2 August 2022
Aging at an altitude of 2000m, an innovative method for the maturation of wine?
The event “From the igloo to the chalice, tasting at 2000m” took place on Saturday 9th July 2022 at the Petit Pierre refuge in Corno d’Aola organized by the Pontedilegno -Tonale Consortium with the support of the University of Milan, Cantina Bignotti and the Valcamonica IGT Wine Consortium.
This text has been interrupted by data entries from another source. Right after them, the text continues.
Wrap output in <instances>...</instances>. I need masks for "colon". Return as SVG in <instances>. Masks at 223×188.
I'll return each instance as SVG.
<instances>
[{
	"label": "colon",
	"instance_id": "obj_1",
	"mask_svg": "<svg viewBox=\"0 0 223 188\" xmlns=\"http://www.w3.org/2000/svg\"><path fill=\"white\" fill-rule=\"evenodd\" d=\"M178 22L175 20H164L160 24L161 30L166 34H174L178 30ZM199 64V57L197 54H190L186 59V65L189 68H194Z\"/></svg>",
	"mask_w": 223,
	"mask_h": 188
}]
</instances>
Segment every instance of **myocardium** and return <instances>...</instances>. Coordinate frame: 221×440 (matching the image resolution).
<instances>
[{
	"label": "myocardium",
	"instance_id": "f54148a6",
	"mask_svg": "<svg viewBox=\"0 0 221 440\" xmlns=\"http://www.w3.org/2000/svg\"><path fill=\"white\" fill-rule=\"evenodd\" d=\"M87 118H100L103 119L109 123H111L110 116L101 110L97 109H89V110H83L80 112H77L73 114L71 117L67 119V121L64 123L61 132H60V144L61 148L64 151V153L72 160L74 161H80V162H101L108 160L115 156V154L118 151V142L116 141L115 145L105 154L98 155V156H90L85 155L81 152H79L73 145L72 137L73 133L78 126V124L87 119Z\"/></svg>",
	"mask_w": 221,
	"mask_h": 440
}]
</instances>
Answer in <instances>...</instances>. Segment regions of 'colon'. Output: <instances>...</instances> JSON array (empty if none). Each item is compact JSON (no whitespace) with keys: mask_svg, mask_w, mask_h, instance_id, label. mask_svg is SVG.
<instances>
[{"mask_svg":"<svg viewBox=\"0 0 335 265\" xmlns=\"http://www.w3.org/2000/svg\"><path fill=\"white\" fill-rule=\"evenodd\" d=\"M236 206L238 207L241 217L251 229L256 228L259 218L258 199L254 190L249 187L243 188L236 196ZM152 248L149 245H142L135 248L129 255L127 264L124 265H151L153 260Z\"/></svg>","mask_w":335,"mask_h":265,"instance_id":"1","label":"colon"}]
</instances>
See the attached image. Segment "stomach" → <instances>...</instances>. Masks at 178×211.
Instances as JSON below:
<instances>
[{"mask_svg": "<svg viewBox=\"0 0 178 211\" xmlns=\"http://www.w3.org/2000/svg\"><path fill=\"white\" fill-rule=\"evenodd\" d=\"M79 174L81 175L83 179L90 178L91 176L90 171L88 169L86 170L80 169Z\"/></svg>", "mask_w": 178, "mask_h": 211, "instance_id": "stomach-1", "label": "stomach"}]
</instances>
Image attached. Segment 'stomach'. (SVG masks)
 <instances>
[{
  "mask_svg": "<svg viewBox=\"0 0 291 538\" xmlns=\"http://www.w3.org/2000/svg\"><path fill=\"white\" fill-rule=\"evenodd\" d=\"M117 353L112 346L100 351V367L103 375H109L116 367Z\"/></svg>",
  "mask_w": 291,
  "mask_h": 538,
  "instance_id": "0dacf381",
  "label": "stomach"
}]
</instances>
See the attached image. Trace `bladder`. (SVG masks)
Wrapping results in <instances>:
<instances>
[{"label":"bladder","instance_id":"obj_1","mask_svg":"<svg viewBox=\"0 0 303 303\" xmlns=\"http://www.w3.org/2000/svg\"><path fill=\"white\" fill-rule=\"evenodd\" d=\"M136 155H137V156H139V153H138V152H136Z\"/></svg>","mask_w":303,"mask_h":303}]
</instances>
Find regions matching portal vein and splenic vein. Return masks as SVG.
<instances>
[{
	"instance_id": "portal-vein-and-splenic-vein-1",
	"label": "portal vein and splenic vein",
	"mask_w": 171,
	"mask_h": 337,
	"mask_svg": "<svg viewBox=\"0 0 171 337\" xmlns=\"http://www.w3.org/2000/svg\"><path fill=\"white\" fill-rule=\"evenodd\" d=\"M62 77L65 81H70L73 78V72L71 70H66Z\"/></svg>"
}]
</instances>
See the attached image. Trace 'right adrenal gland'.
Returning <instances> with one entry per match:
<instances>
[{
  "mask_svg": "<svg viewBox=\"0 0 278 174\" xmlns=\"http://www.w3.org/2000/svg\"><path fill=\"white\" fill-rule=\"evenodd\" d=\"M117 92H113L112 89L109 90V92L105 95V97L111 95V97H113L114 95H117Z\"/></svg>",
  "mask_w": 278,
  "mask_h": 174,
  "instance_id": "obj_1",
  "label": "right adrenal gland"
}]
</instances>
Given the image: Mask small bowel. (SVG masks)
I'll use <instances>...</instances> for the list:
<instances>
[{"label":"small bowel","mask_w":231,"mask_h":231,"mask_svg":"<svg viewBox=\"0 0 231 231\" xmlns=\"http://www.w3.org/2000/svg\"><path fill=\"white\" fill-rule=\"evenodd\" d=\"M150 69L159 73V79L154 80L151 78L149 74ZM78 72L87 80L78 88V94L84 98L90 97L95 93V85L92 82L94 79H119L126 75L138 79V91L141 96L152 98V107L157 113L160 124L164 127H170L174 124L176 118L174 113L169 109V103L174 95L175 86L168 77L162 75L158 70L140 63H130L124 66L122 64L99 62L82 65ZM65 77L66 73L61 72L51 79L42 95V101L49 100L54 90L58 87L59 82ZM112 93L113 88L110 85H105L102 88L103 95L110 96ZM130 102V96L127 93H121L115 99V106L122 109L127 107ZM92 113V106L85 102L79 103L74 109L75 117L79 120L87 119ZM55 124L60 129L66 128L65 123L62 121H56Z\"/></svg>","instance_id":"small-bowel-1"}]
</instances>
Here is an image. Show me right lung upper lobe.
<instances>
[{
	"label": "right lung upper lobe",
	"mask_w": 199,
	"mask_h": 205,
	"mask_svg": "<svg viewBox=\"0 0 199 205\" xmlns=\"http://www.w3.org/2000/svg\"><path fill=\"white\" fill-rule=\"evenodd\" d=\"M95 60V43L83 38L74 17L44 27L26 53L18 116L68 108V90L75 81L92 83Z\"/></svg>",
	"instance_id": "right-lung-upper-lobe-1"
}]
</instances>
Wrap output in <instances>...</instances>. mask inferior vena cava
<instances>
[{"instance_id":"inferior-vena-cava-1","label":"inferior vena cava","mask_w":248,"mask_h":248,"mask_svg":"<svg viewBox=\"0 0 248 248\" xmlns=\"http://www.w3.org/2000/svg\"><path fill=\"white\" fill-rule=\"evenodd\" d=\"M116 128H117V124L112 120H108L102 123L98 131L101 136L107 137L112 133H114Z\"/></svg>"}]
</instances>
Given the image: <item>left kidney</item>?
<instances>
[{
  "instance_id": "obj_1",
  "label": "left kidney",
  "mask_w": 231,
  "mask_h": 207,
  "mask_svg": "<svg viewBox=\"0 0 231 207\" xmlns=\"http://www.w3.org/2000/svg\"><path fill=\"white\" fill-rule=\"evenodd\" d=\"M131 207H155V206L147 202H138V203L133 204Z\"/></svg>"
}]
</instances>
The bottles of wine placed in the igloo last winter were analyzed and compared with the bottles aged conventionally on the valley floor. This experiment, thanks to collaboration between the Pontedilegno -Tonale Consortium, the University of Milan Centre in Edolo (UNIMONT) and two local companies: the Valcamonica IGT Wine Consortium and Cantina Bignotti, ended with a tasting in the mountains, at about 2000 m, at Corno d’Aola. The purpose of the experiment was to investigate how low temperatures and/or high altitudes could influence some characteristics of the wines.
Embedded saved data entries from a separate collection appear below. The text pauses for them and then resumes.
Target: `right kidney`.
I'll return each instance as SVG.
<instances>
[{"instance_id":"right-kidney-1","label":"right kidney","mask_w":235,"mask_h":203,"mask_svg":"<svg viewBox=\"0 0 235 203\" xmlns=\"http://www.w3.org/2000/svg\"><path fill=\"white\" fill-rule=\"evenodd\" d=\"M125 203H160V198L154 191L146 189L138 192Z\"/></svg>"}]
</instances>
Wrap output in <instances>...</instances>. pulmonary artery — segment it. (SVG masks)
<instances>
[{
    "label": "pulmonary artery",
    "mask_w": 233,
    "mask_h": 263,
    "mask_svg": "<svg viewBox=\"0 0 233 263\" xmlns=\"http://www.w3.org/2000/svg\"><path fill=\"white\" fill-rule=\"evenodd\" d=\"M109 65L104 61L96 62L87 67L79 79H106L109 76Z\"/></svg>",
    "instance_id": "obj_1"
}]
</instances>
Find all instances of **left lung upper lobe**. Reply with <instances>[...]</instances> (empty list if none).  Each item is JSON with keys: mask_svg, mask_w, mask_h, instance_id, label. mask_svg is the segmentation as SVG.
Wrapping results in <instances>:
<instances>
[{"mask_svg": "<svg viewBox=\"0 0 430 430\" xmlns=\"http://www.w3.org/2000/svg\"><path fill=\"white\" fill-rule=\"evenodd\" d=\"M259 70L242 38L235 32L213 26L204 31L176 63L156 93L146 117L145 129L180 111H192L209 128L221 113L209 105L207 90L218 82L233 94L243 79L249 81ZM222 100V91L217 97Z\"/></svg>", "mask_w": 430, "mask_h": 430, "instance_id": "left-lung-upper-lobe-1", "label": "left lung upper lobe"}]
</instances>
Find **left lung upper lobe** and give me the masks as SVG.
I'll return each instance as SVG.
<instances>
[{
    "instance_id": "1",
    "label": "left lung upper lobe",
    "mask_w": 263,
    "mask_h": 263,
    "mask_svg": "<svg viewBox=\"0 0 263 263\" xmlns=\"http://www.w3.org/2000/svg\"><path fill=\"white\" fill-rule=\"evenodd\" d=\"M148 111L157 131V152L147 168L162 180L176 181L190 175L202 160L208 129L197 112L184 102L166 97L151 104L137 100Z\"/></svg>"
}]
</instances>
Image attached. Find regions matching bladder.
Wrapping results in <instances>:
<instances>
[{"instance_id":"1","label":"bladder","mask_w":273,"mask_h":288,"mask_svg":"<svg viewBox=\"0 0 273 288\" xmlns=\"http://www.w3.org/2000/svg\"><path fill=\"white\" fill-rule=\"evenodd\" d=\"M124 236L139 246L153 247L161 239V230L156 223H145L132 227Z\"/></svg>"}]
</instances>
On Saturday 9th July 2022, after the greetings of the director of the Pontedilegno -Tonale Consortium Michele Bertolini, the main results of the preliminary analyses conducted by UNIMONT researcher Davide Pedrali were illustrated. It would seem that white wines were influenced more by this “innovative” method of conservation, as the content of organic acids was lower than the corresponding samples left in the cellar. The trend for red wines was opposite, probably because they need longer for these environmental conditions to affect their composition. On the other hand, there were no variations in the values of acidity, alcohol content and pH. “These first analyzes must be repeated several times, for several years, including a greater number of samples, so that the experiment and the results acquire scientific worth,” added Davide Pedrali.
Pending future updates through appropriate scientific research, which could include a phase of the winemaking process directly in the igloo, this initiative is an example of a territorial marketing action, as highlighted by Michele Bertolini and Graziano Pennacchio, managing director of Visit Brescia.
Subsequently, the participants were guided by the sommelier Roberto Spadacini, a UNIMONT graduate, in a tasting itinerary, accompanied by the voice of the singer Kelly Joyce in a quartet.
Finally, some of the bottles aged in igloos were sold at a charity auction, the proceeds of which will go to the UNIMONT Centre to finance a scholarship for a young researcher. A demonstration of how collaboration and alliance between University and mountain territory is nowadays more important than ever to bring knowledge, innovation and practical results. The involvement of UNIMONT is in full coherence with the “mission” of the Centre: transforming the specificities of mountain areas into strengths rather than elements of weakness, through innovative approaches, also involving local forces, from Institutions to local people and, why not, tourists.